A Brief Introduction of the Taiwan Ethnography Video and Audio Archive

 
  The purpose of this project Taiwan Ethnography Video and Audio Archive is to digitalize important ethnographic audio-video collected by the Museum of Institute of Ethnography of the Academia Sinica, Taiwan. Beginning in 1984, this material was mostly gathered over the last twenty-five years in various research projects under the direction of Institute of Ethnology Research Fellow Hu Tai-li. It includes about 2,600 videotapes and films, 270 audiotapes, and 8300 photographs of different formats, and is currently the largest collection of ethnographic audio-video in the field of Taiwanese anthropology.

  This first hand data, gathered by researchers engaged in participant observation and socio-cultural practice in the field, encompasses Taiwan’s various ethnic groups and includes audio-video materials featuring aborigines, which speak Austronesian languages, Chinese-dialect speaking Taiwanese, Hakkas, and veteran-mainlanders from mainland China. It displays the richness and diversity of Taiwanese culture and provides a great resource for researching and understanding the transition from tradition to modernity faced by Taiwan’s ethnic groups.

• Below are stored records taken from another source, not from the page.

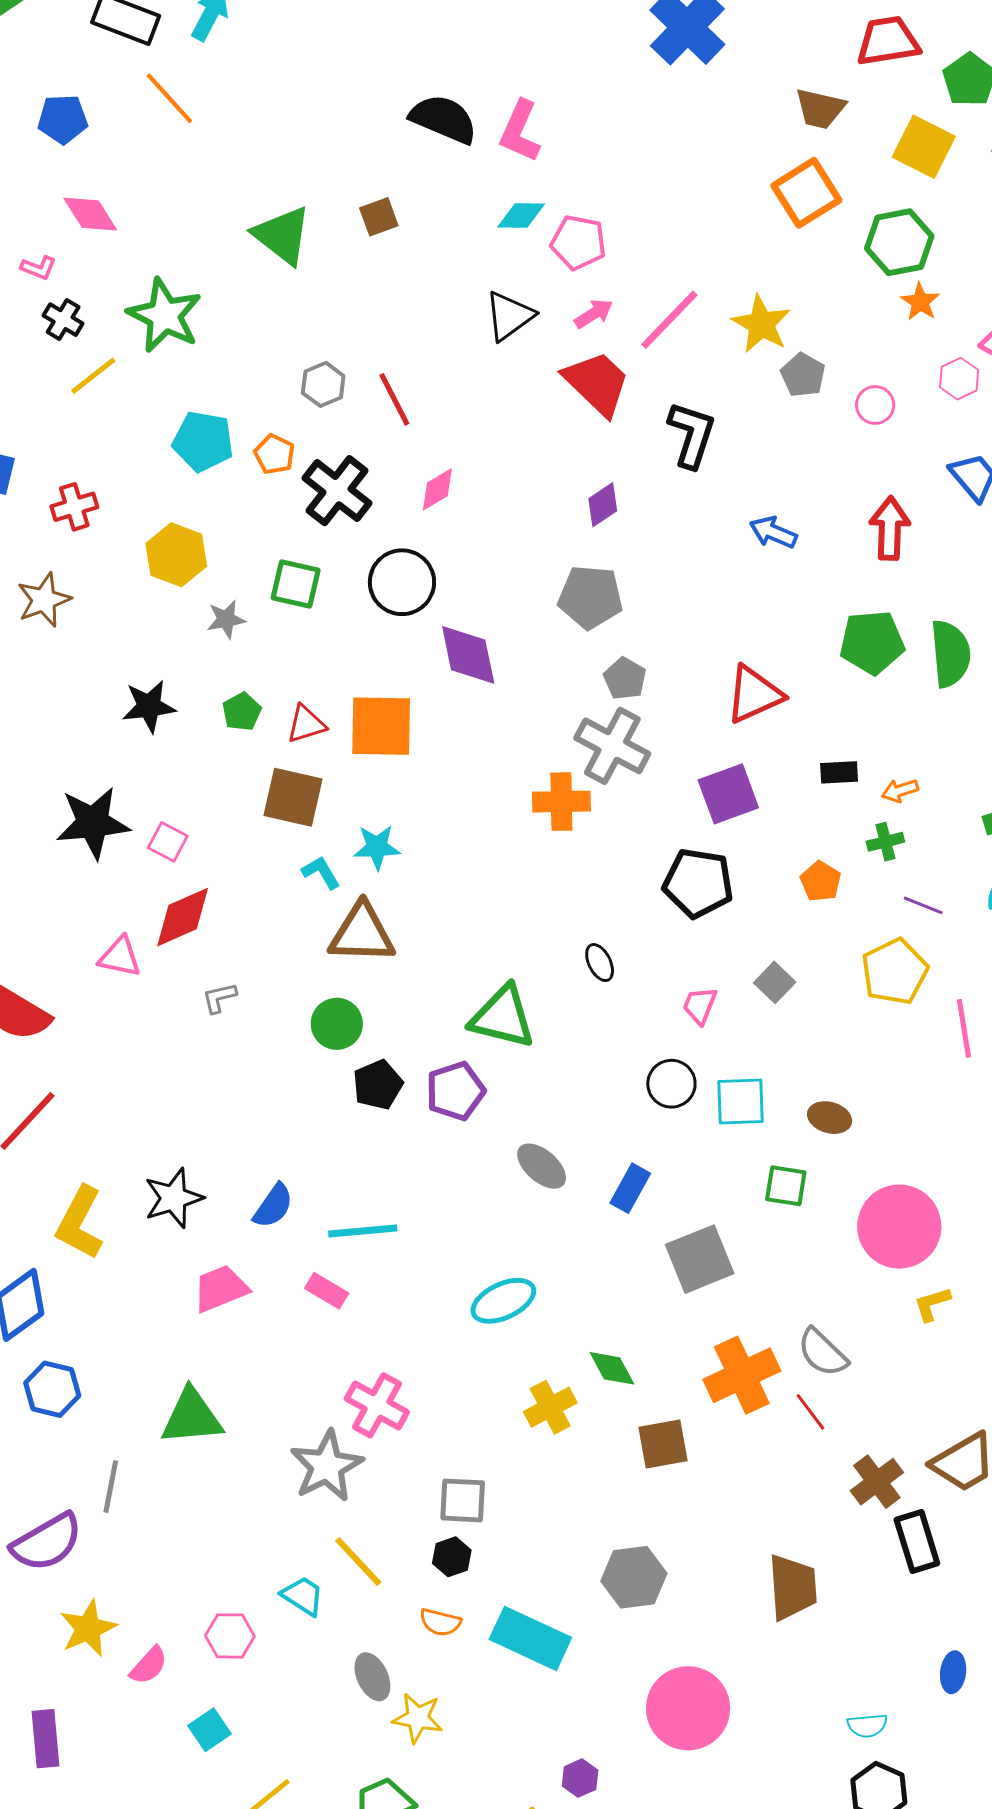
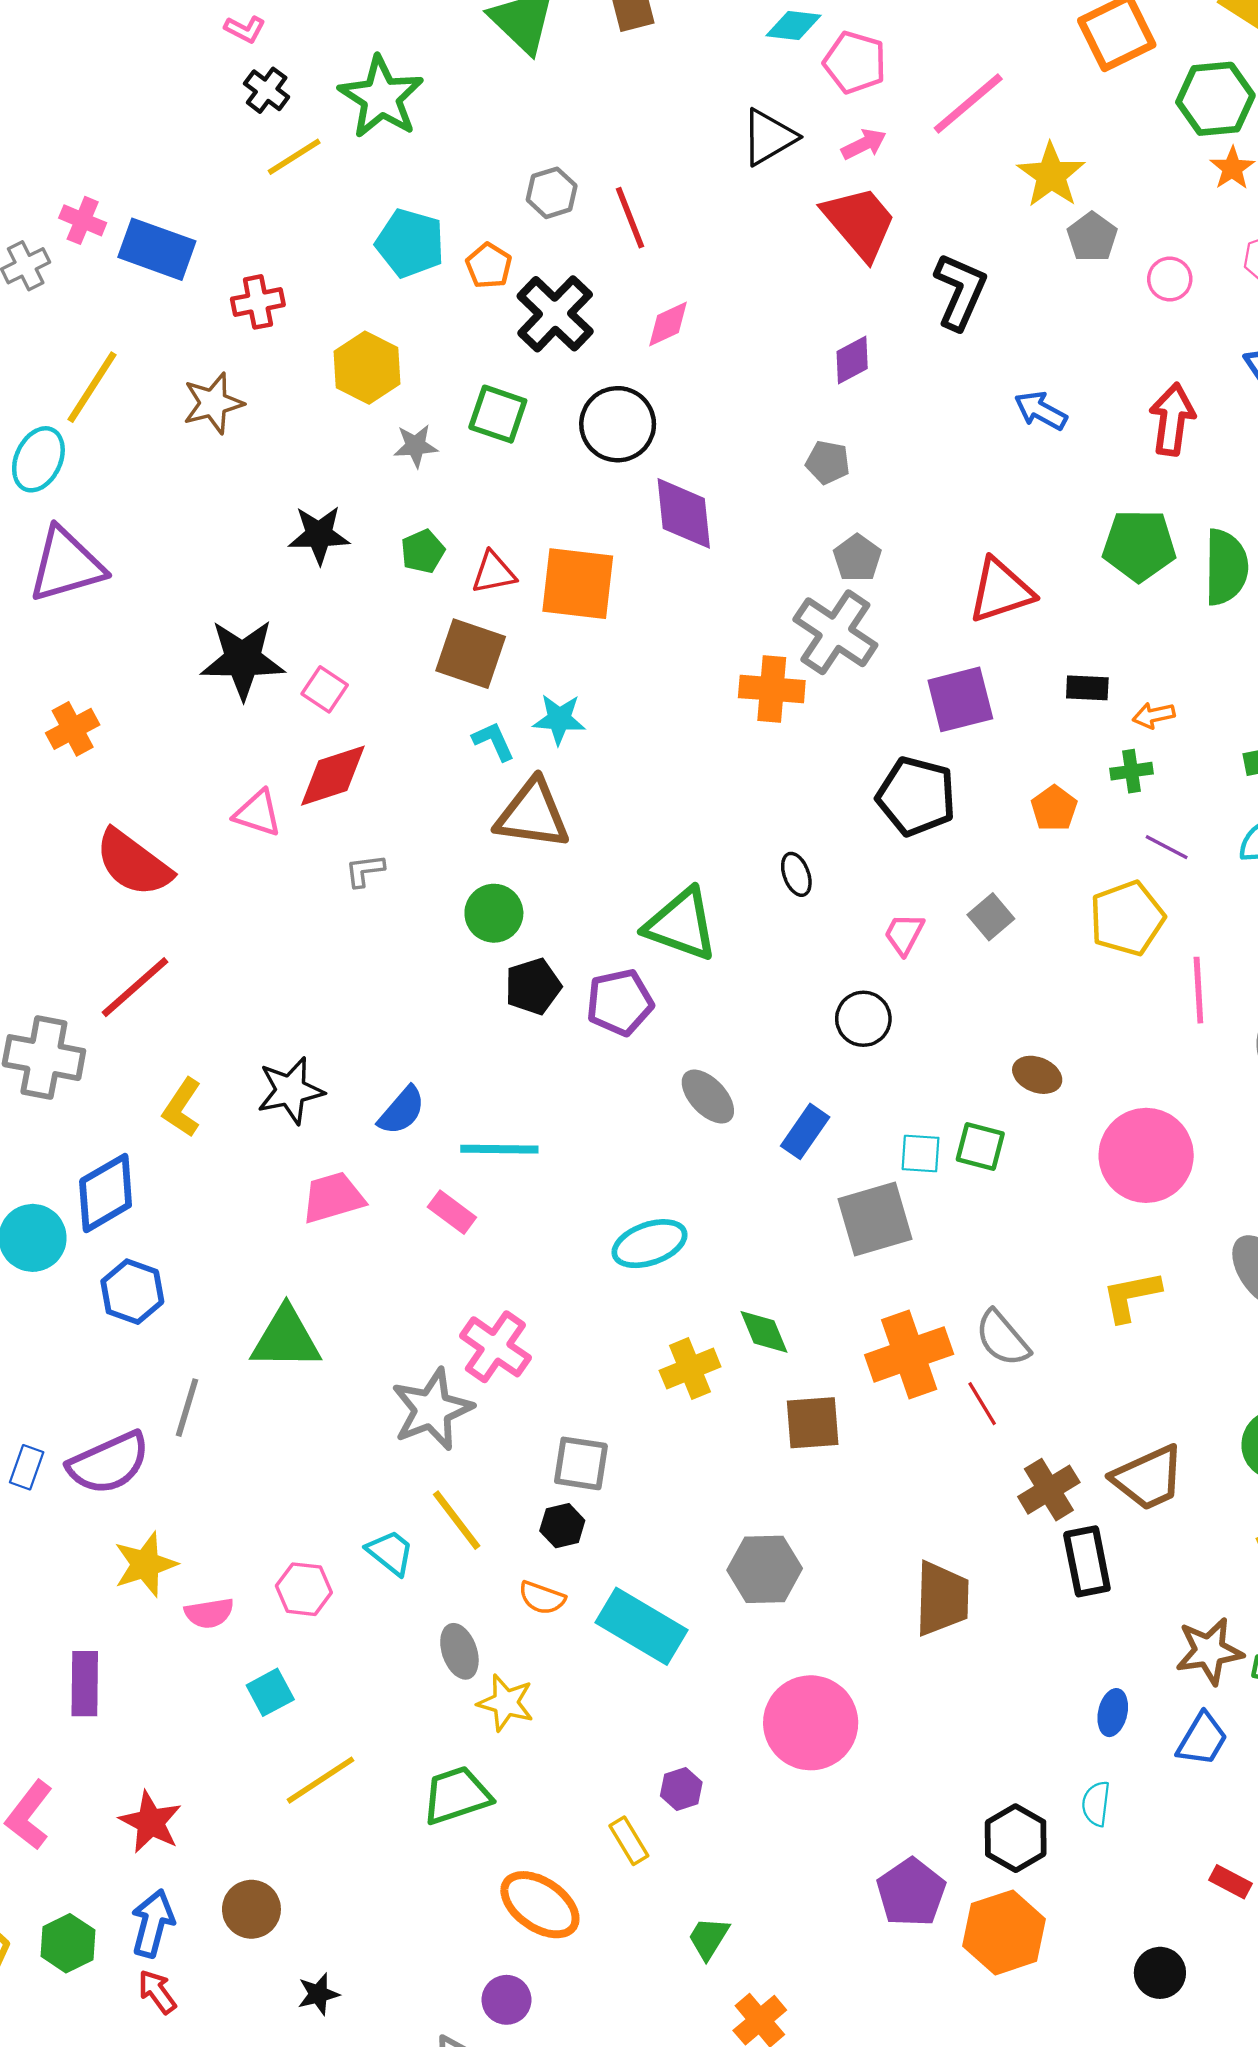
pink line: (669, 320) -> (968, 104), moved
gray pentagon: (590, 597) -> (828, 462), size x0.6
cyan square: (740, 1101) -> (921, 1154), moved, size x0.7
yellow L-shape: (80, 1223) -> (182, 1108), size x0.7
pink circle: (899, 1227) -> (1146, 1155), moved
yellow L-shape: (932, 1304) -> (1131, 1296), size x1.4
pink semicircle: (149, 1666) -> (209, 1613), turned 33
cyan semicircle: (867, 1726) -> (1096, 1804), moved, turned 96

  This project has a priority to digitalize video tapes, films, and audio tapes, and organize them into the following categories based on nature of research and presentation: Taiwan Aboriginal ceremonial songs and dances, Paiwan ceremonies and legends, Changing ceremonies of the Saisiat, Paiwan nose and mouth flutes, Formosan Aboriginal Song and Dance Troupe collections , Puyuma shamans and ceremonies, Rebuilding the Amis ancestral house, Taiwanese Minnan and Hakka villages, Oral history of veteran-mainlanders, Ethnographic Documentary Production. From 2007 to 2015, digitalization has completed with the support of the National Digital Archives Program.